I kiss the top of her head and whisper, “This is the last time you’ll ever have to run, Melody. I promise.” I sigh with relief, feel composure returning as it seems she comprehends—and plans to comply with—what must happen.

All of a sudden, she regains her footing, pulls back, and stares me down. Her eyelashes are wet and clumped together, her eyes red, her cheeks pink from rubbing against the weave of my sweater.

“You knew, didn’t you,” she says. “You knew I might not be free to make the decision to leave if we’d made love.”

And in that second all my composure vanishes. Can’t explain why, but her understanding of this notion brings a wave of tears to me; one falls from each of my eyes at the same time. I swallow, step back a little. “I didn’t want it to cloud your judgment. I just wanted what was best for you in case the worst happened.” I shrug, smile a little as I wipe the tears away. “And the worst happened.” She closes the gap between us and hugs me with whatever strength has yet to be sapped from her.

“You’ll never be ripped from a lover’s arms again,” I say. “This will be the last time.”

Melody looks at me, studies every detail of my face, of my expression, like she’s trying to record an elaborate likeness, planning to repeatedly recall this detailed memory. Then she kisses me and I cannot draw back. It’s not the aggressive, passion-fueled kiss of lovers leaving, but gentle and measured. She presses her lips against mine so softly I might’ve otherwise mistaken it for her first kiss, but then she presses slightly harder and I can feel the pressure of her tongue against mine, she runs her hands up under my sweater and shirt and slides her fingers up my back.

Then she stands on her toes, moves her mouth to my ear and whispers, “You were my first, Jonathan. You will always be my first.” She looks at me and smiles, shows me who the tough one is right now, gives to me what I could not accept on my own.

And there it is: the image of Melody I will never be able to shake, the ineffaceable stamp in my brain, a memory that will never be erased or replaced. The image that every other woman over the remainder of my life will be compared to, the one to which they will suffer in comparison. The image of what could have been. The everlasting image, for I will no longer be able to watch her mature and age; she will remain twenty-six and beautiful and strong. The image that will run through my mind as I stare blankly out the window when the girl beside me asks, “Where are you?” and when I do not respond, she will further ask, “Is there someone else?” and I will let out a quiet sigh before eventually offering my answer: “Not the way you’re thinking.”

I hold Melody’s hands in mine and begin to step backward toward the door, our arms lifting as the bridge between us lengthens. I smile and stare at her but she’s so blurry now, the tears fogging my eyes and drifting down the sides of my face, that I can barely keep myself under control.

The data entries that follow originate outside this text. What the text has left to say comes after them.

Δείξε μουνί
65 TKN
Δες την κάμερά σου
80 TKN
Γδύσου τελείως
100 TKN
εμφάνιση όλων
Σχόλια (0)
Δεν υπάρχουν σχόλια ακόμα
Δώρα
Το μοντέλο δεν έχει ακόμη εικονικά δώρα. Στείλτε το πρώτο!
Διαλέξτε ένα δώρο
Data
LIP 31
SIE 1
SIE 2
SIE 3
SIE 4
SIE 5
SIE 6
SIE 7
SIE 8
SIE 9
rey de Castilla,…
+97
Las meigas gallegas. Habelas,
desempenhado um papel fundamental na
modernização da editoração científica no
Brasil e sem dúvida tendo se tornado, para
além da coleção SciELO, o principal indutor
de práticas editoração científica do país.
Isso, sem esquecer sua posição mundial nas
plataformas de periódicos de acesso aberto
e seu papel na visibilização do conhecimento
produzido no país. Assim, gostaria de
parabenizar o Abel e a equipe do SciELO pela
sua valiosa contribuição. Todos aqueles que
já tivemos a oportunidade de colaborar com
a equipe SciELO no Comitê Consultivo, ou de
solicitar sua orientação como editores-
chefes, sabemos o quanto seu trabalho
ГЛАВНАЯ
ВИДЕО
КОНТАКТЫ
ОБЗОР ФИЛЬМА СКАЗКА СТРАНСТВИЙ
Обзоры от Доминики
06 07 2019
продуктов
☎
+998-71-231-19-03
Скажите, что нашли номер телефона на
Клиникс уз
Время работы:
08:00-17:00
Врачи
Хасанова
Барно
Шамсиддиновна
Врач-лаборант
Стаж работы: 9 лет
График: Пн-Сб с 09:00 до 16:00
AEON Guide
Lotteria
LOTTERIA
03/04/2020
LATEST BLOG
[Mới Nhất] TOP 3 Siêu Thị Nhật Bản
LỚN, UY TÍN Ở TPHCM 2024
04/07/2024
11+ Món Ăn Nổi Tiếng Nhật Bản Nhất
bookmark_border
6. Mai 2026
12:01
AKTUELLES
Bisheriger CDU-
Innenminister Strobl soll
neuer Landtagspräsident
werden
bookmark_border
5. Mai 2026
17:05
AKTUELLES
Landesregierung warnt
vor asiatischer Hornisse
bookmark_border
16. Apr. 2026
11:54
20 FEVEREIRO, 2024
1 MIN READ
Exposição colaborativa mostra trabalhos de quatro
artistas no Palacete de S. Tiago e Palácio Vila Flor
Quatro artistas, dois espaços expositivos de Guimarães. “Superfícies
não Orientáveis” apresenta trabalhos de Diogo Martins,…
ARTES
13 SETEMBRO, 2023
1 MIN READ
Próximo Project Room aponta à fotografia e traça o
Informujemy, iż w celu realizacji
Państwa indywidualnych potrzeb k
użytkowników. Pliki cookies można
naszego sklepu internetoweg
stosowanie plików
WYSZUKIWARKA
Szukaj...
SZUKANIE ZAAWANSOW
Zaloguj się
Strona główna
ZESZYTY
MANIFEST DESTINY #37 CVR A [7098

“No matter what’s about to happen,” I say, “this was all worth it.” And as the tips of her fingers break free of mine, as I keep walking backward, she puts a hand to her mouth as she begins to cry again. “It was all worth it.”

As I turn and walk out of the terminal, Melody does not budge, watches me through the hazy window, her saddened and dead expression as apparent as when I saw her staring through the window of the A&P on the day her parents were murdered. I get in my car and sit there for a second, glance over and see Melody drop her head, pick up the bag, and slowly blend into the crowd of the terminal. She gets smaller and smaller until I can no longer decipher her from the other patrons in the busy building. How hard it is to keep from running back inside and stealing her away, allowing my selfish love for her to override her safety, to preclude her having any chance at a real relationship with a man who can give her the stability and care and innocent love that I could never offer.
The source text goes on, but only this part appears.